What the exercise asks: What is needed is an exact copy of every entry, without the pictures.

Record extracts:
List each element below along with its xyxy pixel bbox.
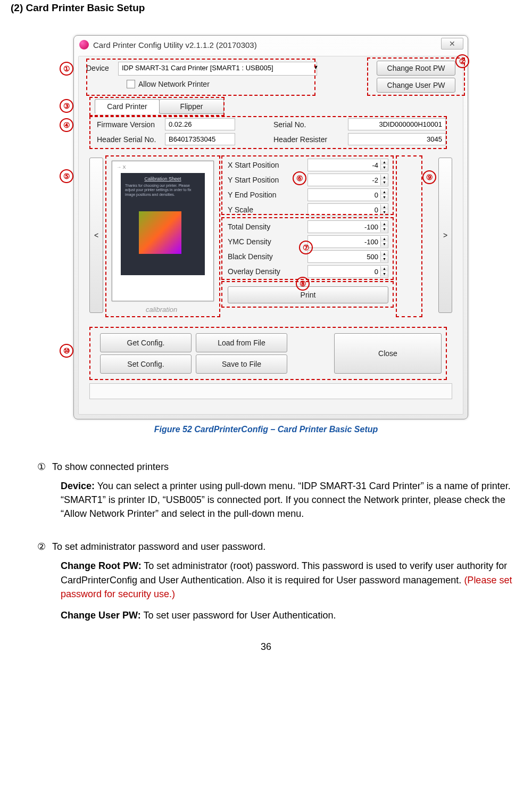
window-titlebar: Card Printer Config Utility v2.1.1.2 (20… — [74, 36, 468, 54]
load-from-file-button[interactable]: Load from File — [196, 333, 287, 352]
calibration-title: Calibration Sheet — [125, 176, 201, 182]
annotation-marker-5: ⑤ — [60, 169, 73, 183]
black-label: Black Density — [228, 252, 273, 261]
fw-label: Firmware Version — [97, 120, 155, 129]
allow-network-checkbox[interactable] — [127, 80, 135, 88]
device-select[interactable]: IDP SMART-31 Card Printer [SMART1 : USB0… — [118, 62, 317, 76]
dropdown-icon[interactable]: ▼ — [313, 64, 319, 70]
nav-right-button[interactable]: > — [438, 158, 452, 313]
config-window: Card Printer Config Utility v2.1.1.2 (20… — [73, 35, 468, 419]
app-icon — [79, 40, 89, 50]
total-field[interactable]: -100▲▼ — [307, 220, 388, 233]
change-root-pw-button[interactable]: Change Root PW — [377, 61, 455, 76]
serial-value: 3DID000000H10001 — [348, 118, 446, 130]
page-number: 36 — [11, 641, 521, 653]
yscale-label: Y Scale — [228, 205, 253, 214]
figure-caption: Figure 52 CardPrinterConfig – Card Print… — [11, 425, 521, 434]
serial-label: Serial No. — [273, 120, 306, 129]
tab-flipper[interactable]: Flipper — [159, 99, 224, 114]
change-user-pw-button[interactable]: Change User PW — [377, 78, 455, 93]
get-config-button[interactable]: Get Config. — [100, 333, 192, 352]
calibration-preview: → X Calibration Sheet Thanks for choosin… — [112, 161, 214, 301]
list-item-1-lead: ① To show connected printers — [37, 460, 516, 474]
ymc-label: YMC Density — [228, 237, 271, 246]
hres-value: 3045 — [348, 133, 446, 145]
hres-label: Header Resister — [273, 135, 327, 144]
yend-field[interactable]: 0▲▼ — [307, 188, 388, 201]
allow-network-label: Allow Network Printer — [138, 80, 210, 88]
list-item-2a-body: Change Root PW: To set administrator (ro… — [61, 559, 516, 600]
close-icon[interactable]: ✕ — [441, 38, 463, 50]
device-label: Device — [86, 64, 109, 72]
xstart-label: X Start Position — [228, 161, 279, 169]
nav-left-button[interactable]: < — [89, 158, 103, 313]
calibration-caption: calibration — [146, 306, 177, 314]
list-item-2b-body: Change User PW: To set user password for… — [61, 608, 516, 622]
annotation-marker-4: ④ — [60, 118, 73, 132]
black-field[interactable]: 500▲▼ — [307, 250, 388, 263]
print-button[interactable]: Print — [228, 286, 388, 303]
config-screenshot: Card Printer Config Utility v2.1.1.2 (20… — [64, 35, 468, 418]
set-config-button[interactable]: Set Config. — [100, 354, 192, 374]
xstart-field[interactable]: -4▲▼ — [307, 159, 388, 171]
ymc-field[interactable]: -100▲▼ — [307, 235, 388, 248]
yend-label: Y End Position — [228, 191, 277, 199]
close-button[interactable]: Close — [334, 333, 442, 374]
annotation-marker-3: ③ — [60, 99, 73, 113]
window-body: Device IDP SMART-31 Card Printer [SMART1… — [78, 56, 463, 415]
status-bar — [89, 383, 452, 399]
list-item-2-lead: ② To set administrator password and user… — [37, 540, 516, 554]
annotation-marker-10: ⑩ — [60, 344, 73, 358]
window-title: Card Printer Config Utility v2.1.1.2 (20… — [93, 40, 257, 50]
section-title: (2) Card Printer Basic Setup — [11, 2, 521, 14]
yscale-field[interactable]: 0▲▼ — [307, 203, 388, 216]
overlay-label: Overlay Density — [228, 267, 280, 276]
annotation-marker-1: ① — [60, 62, 73, 76]
ystart-field[interactable]: -2▲▼ — [307, 174, 388, 186]
overlay-field[interactable]: 0▲▼ — [307, 265, 388, 278]
ystart-label: Y Start Position — [228, 176, 279, 184]
fw-value: 0.02.26 — [165, 118, 235, 130]
hserial-value: B64017353045 — [165, 133, 235, 145]
total-label: Total Density — [228, 222, 270, 231]
list-item-1-body: Device: You can select a printer using p… — [61, 479, 516, 521]
save-to-file-button[interactable]: Save to File — [196, 354, 287, 374]
hserial-label: Header Serial No. — [97, 135, 156, 144]
tab-card-printer[interactable]: Card Printer — [95, 99, 160, 114]
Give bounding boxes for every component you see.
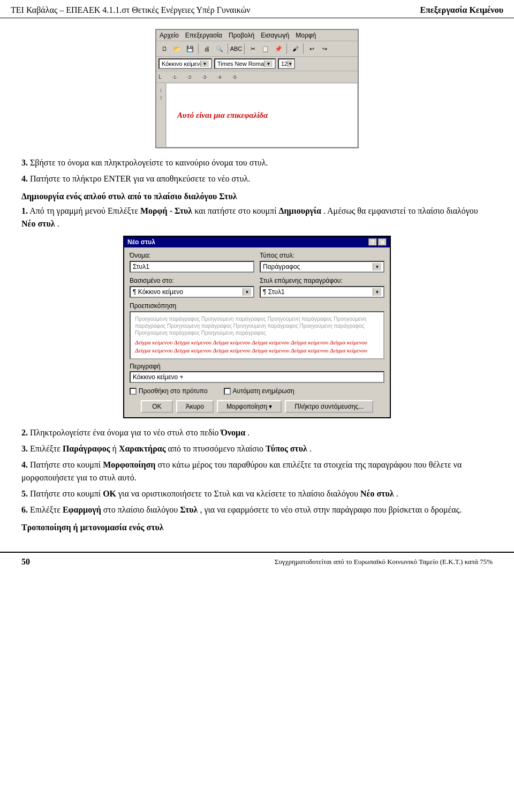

Solution to this task:
List each element below along with its xyxy pixel bbox.
window-titlebar: Card Printer Config Utility v2.1.1.2 (20… — [74, 36, 468, 54]
load-from-file-button[interactable]: Load from File — [196, 333, 287, 352]
calibration-title: Calibration Sheet — [125, 176, 201, 182]
annotation-marker-5: ⑤ — [60, 169, 73, 183]
black-label: Black Density — [228, 252, 273, 261]
fw-label: Firmware Version — [97, 120, 155, 129]
allow-network-checkbox[interactable] — [127, 80, 135, 88]
device-select[interactable]: IDP SMART-31 Card Printer [SMART1 : USB0… — [118, 62, 317, 76]
dropdown-icon[interactable]: ▼ — [313, 64, 319, 70]
nav-right-button[interactable]: > — [438, 158, 452, 313]
config-window: Card Printer Config Utility v2.1.1.2 (20… — [73, 35, 468, 419]
app-icon — [79, 40, 89, 50]
total-field[interactable]: -100▲▼ — [307, 220, 388, 233]
change-root-pw-button[interactable]: Change Root PW — [377, 61, 455, 76]
serial-value: 3DID000000H10001 — [348, 118, 446, 130]
page-number: 36 — [11, 641, 521, 653]
yscale-label: Y Scale — [228, 205, 253, 214]
figure-caption: Figure 52 CardPrinterConfig – Card Print… — [11, 425, 521, 434]
serial-label: Serial No. — [273, 120, 306, 129]
tab-flipper[interactable]: Flipper — [159, 99, 224, 114]
change-user-pw-button[interactable]: Change User PW — [377, 78, 455, 93]
get-config-button[interactable]: Get Config. — [100, 333, 192, 352]
calibration-preview: → X Calibration Sheet Thanks for choosin… — [112, 161, 214, 301]
list-item-1-lead: ① To show connected printers — [37, 460, 516, 474]
ymc-label: YMC Density — [228, 237, 271, 246]
hres-value: 3045 — [348, 133, 446, 145]
hres-label: Header Resister — [273, 135, 327, 144]
yend-field[interactable]: 0▲▼ — [307, 188, 388, 201]
allow-network-label: Allow Network Printer — [138, 80, 210, 88]
list-item-2a-body: Change Root PW: To set administrator (ro… — [61, 559, 516, 600]
close-icon[interactable]: ✕ — [441, 38, 463, 50]
device-label: Device — [86, 64, 109, 72]
xstart-label: X Start Position — [228, 161, 279, 169]
nav-left-button[interactable]: < — [89, 158, 103, 313]
calibration-caption: calibration — [146, 306, 177, 314]
list-item-2b-body: Change User PW: To set user password for… — [61, 608, 516, 622]
annotation-marker-4: ④ — [60, 118, 73, 132]
black-field[interactable]: 500▲▼ — [307, 250, 388, 263]
print-button[interactable]: Print — [228, 286, 388, 303]
config-screenshot: Card Printer Config Utility v2.1.1.2 (20… — [64, 35, 468, 418]
set-config-button[interactable]: Set Config. — [100, 354, 192, 374]
xstart-field[interactable]: -4▲▼ — [307, 159, 388, 171]
ymc-field[interactable]: -100▲▼ — [307, 235, 388, 248]
yend-label: Y End Position — [228, 191, 277, 199]
close-button[interactable]: Close — [334, 333, 442, 374]
annotation-marker-3: ③ — [60, 99, 73, 113]
window-body: Device IDP SMART-31 Card Printer [SMART1… — [78, 56, 463, 415]
status-bar — [89, 383, 452, 399]
list-item-2-lead: ② To set administrator password and user… — [37, 540, 516, 554]
annotation-marker-10: ⑩ — [60, 344, 73, 358]
window-title: Card Printer Config Utility v2.1.1.2 (20… — [93, 40, 257, 50]
section-title: (2) Card Printer Basic Setup — [11, 2, 521, 14]
yscale-field[interactable]: 0▲▼ — [307, 203, 388, 216]
overlay-label: Overlay Density — [228, 267, 280, 276]
annotation-marker-1: ① — [60, 62, 73, 76]
ystart-field[interactable]: -2▲▼ — [307, 174, 388, 186]
overlay-field[interactable]: 0▲▼ — [307, 265, 388, 278]
ystart-label: Y Start Position — [228, 176, 279, 184]
fw-value: 0.02.26 — [165, 118, 235, 130]
hserial-value: B64017353045 — [165, 133, 235, 145]
total-label: Total Density — [228, 222, 270, 231]
list-item-1-body: Device: You can select a printer using p… — [61, 479, 516, 521]
save-to-file-button[interactable]: Save to File — [196, 354, 287, 374]
hserial-label: Header Serial No. — [97, 135, 156, 144]
tab-card-printer[interactable]: Card Printer — [95, 99, 160, 114]
Give bounding boxes for every component you see.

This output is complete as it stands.